Optimization of hybrid active-passive solar heating system through day-ahead and real-time control

Solar heating has the advantages of low-carbon and clean energy, but its operational performance is significantly influenced by solar radiation, resulting in pronounced randomness and intermittency. Therefore, this study introduces an innovative Active-Passive Hybrid Solar Heating System (A-PHSHS) that incorporates attached sunspace, solar collector, phase change thermal storage device, floor heating, and electric heater, supporting five operational modes.
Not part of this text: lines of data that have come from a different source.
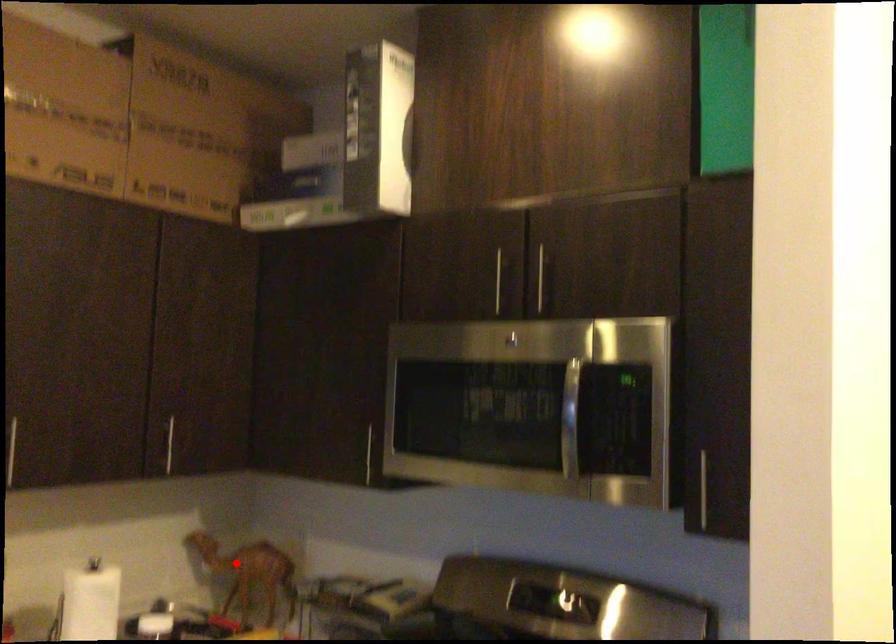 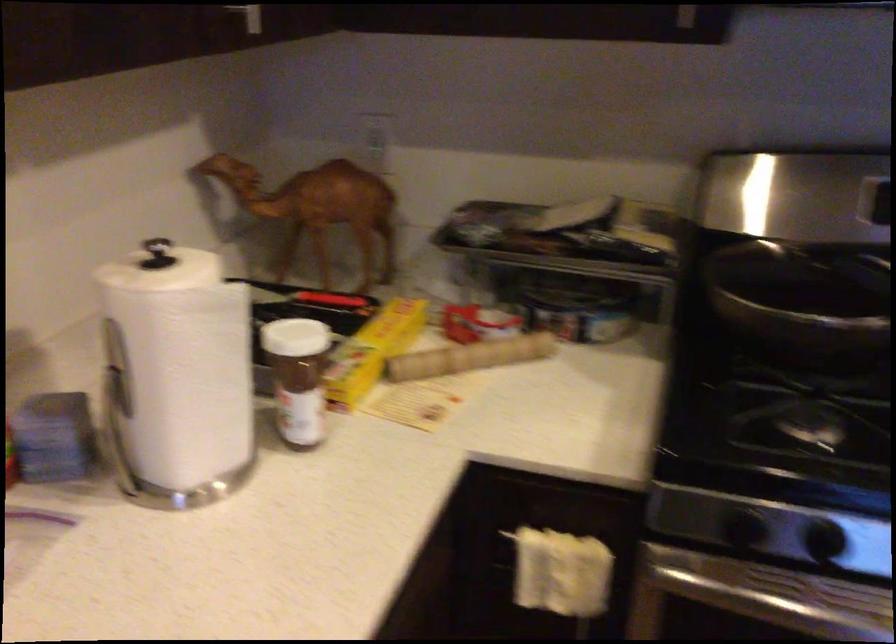 Question: I am providing you with two images of the same scene from different viewpoints. In image1, a red point is highlighted. Considering the same 3D point in image2, which of the following is correct?

Choices:
 (A) It is closer
 (B) It is farther

Answer: (A) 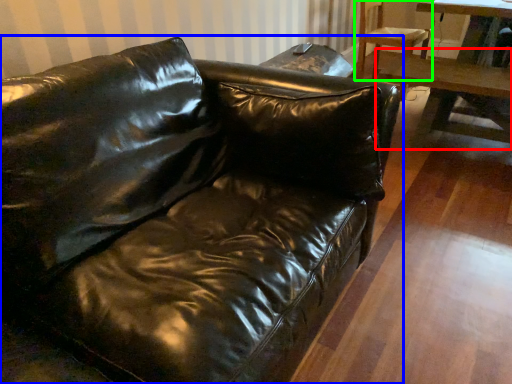 Question: Considering the real-world distances, which object is farthest from table (highlighted by a red box)? studio couch (highlighted by a blue box) or chair (highlighted by a green box)?

Choices:
 (A) studio couch
 (B) chair

Answer: (A) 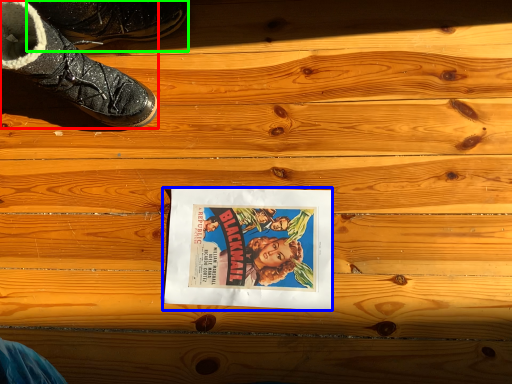 Question: Which object is the closest to the footwear (highlighted by a red box)? Choose among these: movie poster (highlighted by a blue box) or footwear (highlighted by a green box).

Choices:
 (A) movie poster
 (B) footwear

Answer: (B) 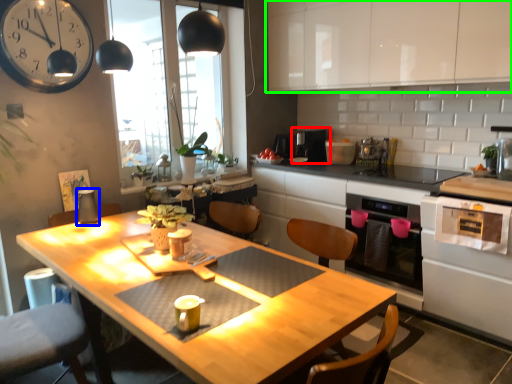 Question: Which object is positioned closest to appliance (highlighted by a red box)? Select from appliance (highlighted by a blue box) and cabinetry (highlighted by a green box).

Choices:
 (A) appliance
 (B) cabinetry

Answer: (B) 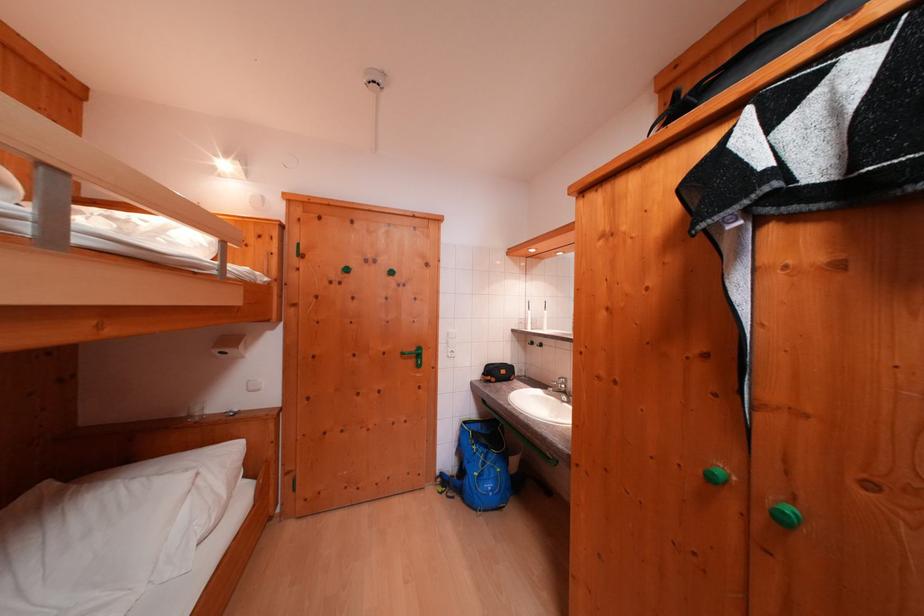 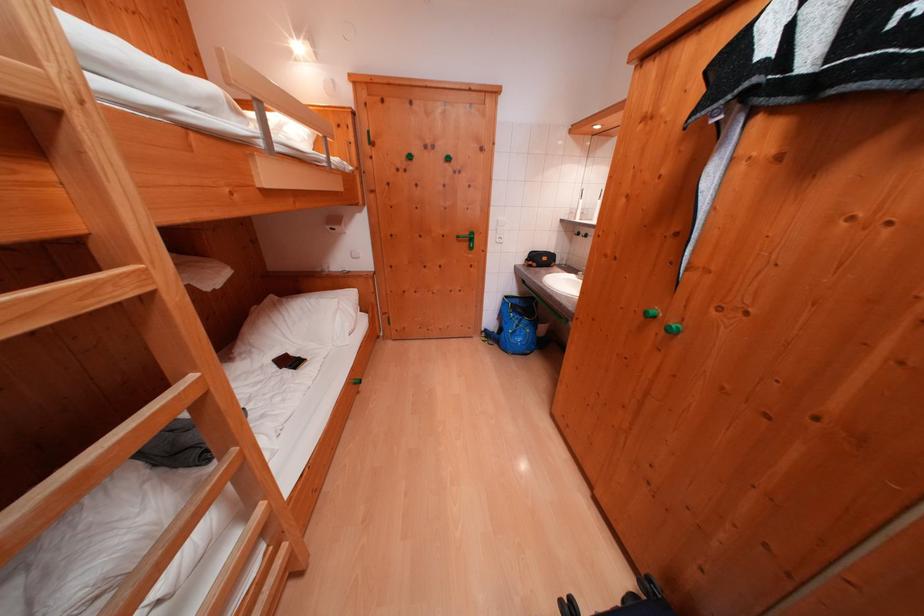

To address the mismatch and lag issues in different mode combinations under Rule-Based Control (RBC), a dynamic operation scheme combining predictive Day-ahead scheduling with Real-time Control (DRC) is proposed. In the day-ahead phase, the scheme plans for thermal storage during valley electricity price periods by predicting solar capacity and the building's thermal demand for the next day. In the real-time control phase, the dynamic switching of operation modes is based on the prediction of the building temperature and feedback. Experimental results show that under DRC, solar utilization rates can reach 40.61 %–46.22 %, with the cost of temperature increase between 3.77 °C/CNY·day and 8.12 °C/CNY·day. Compared to RBC, the indoor average temperature increases by 1.6 °C, solar thermal utilization rate improves by 5.4 %, energy savings reach 24.24 %, and cost savings are 38.40 %.